START RECORDS PROVIDED
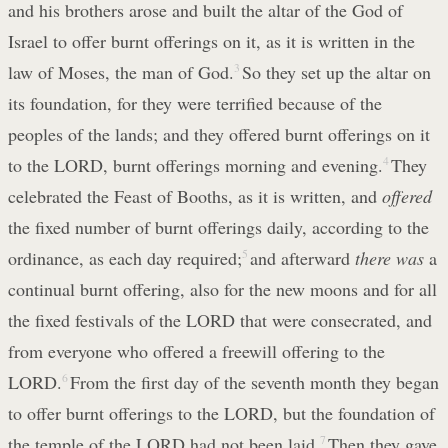
and his brothers arose and built the altar of the God of
Israel to offer burnt offerings on it, as it is written in the
law of Moses, the man of God.
3
So they set up the altar on
its foundation, for they were terrified because of the
peoples of the lands; and they offered burnt offerings on it
to the LORD, burnt offerings morning and evening.
4
They
celebrated the Feast of Booths, as it is written, and
offered
the fixed number of burnt offerings daily, according to the
ordinance, as each day required;
5
and afterward
there was
a
continual burnt offering, also for the new moons and for all
the fixed festivals of the LORD that were consecrated, and
from everyone who offered a freewill offering to the
LORD.
6
From the first day of the seventh month they began
to offer burnt offerings to the LORD, but the foundation of
the temple of the LORD had not been laid.
7
Then they gave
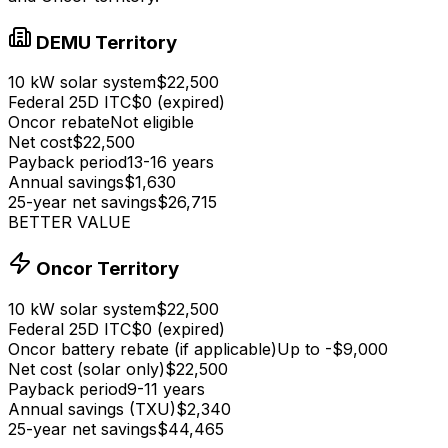
DEMU Territory
10 kW solar system
$22,500
Federal 25D ITC
$0 (expired)
Oncor rebate
Not eligible
Net cost
$22,500
Payback period
13-16 years
Annual savings
$1,630
25-year net savings
$26,715
BETTER VALUE
Oncor Territory
10 kW solar system
$22,500
Federal 25D ITC
$0 (expired)
Oncor battery rebate (if applicable)
Up to -
$9,000
Net cost (solar only)
$22,500
Payback period
9-11 years
Annual savings (TXU)
$2,340
25-year net savings
$44,465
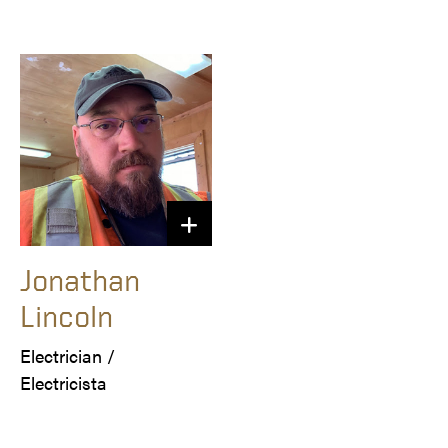
Jonathan
Lincoln
Electrician /

Electricista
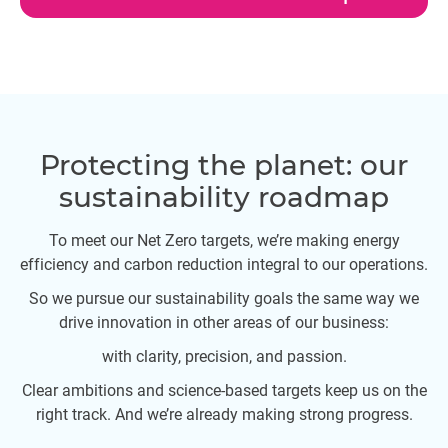
Protecting the planet: our
sustainability roadmap
To meet our Net Zero targets, we’re making energy
efficiency and carbon reduction integral to our operations.
So we pursue our sustainability goals the same way we
drive innovation in other areas of our business:
with clarity, precision, and passion.
Clear ambitions and science-based targets keep us on the
right track. And we’re already making strong progress.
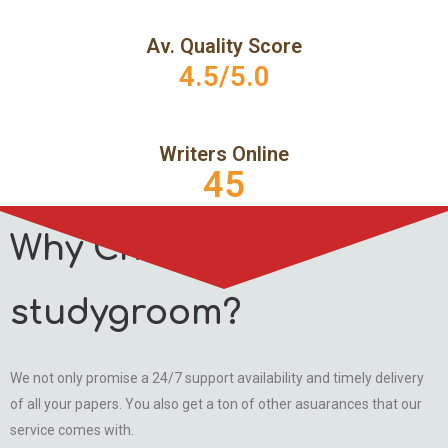
Av. Quality Score
4.5/5.0
Writers Online
45
Why Choose
studygroom?
We not only promise a 24/7 support availability and timely delivery
of all your papers. You also get a ton of other asuarances that our
service comes with.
END RECORDS PROVIDED
- YOUR OBJECTIVE -
Please write out all the entries above again exactly as they appear, skipping any images.

- FINISHED TASK -
and his brothers arose and built the altar of the God of
Israel to offer burnt offerings on it, as it is written in the
law of Moses, the man of God.
3
So they set up the altar on
its foundation, for they were terrified because of the
peoples of the lands; and they offered burnt offerings on it
to the LORD, burnt offerings morning and evening.
4
They
celebrated the Feast of Booths, as it is written, and
offered
the fixed number of burnt offerings daily, according to the
ordinance, as each day required;
5
and afterward
there was
a
continual burnt offering, also for the new moons and for all
the fixed festivals of the LORD that were consecrated, and
from everyone who offered a freewill offering to the
LORD.
6
From the first day of the seventh month they began
to offer burnt offerings to the LORD, but the foundation of
the temple of the LORD had not been laid.
7
Then they gave
DEMU Territory
10 kW solar system
$22,500
Federal 25D ITC
$0 (expired)
Oncor rebate
Not eligible
Net cost
$22,500
Payback period
13-16 years
Annual savings
$1,630
25-year net savings
$26,715
BETTER VALUE
Oncor Territory
10 kW solar system
$22,500
Federal 25D ITC
$0 (expired)
Oncor battery rebate (if applicable)
Up to -
$9,000
Net cost (solar only)
$22,500
Payback period
9-11 years
Annual savings (TXU)
$2,340
25-year net savings
$44,465
Jonathan
Lincoln
Electrician /

Electricista
Protecting the planet: our
sustainability roadmap
To meet our Net Zero targets, we’re making energy
efficiency and carbon reduction integral to our operations.
So we pursue our sustainability goals the same way we
drive innovation in other areas of our business:
with clarity, precision, and passion.
Clear ambitions and science-based targets keep us on the
right track. And we’re already making strong progress.
Av. Quality Score
4.5/5.0
Writers Online
45
Why Choose
studygroom?
We not only promise a 24/7 support availability and timely delivery
of all your papers. You also get a ton of other asuarances that our
service comes with.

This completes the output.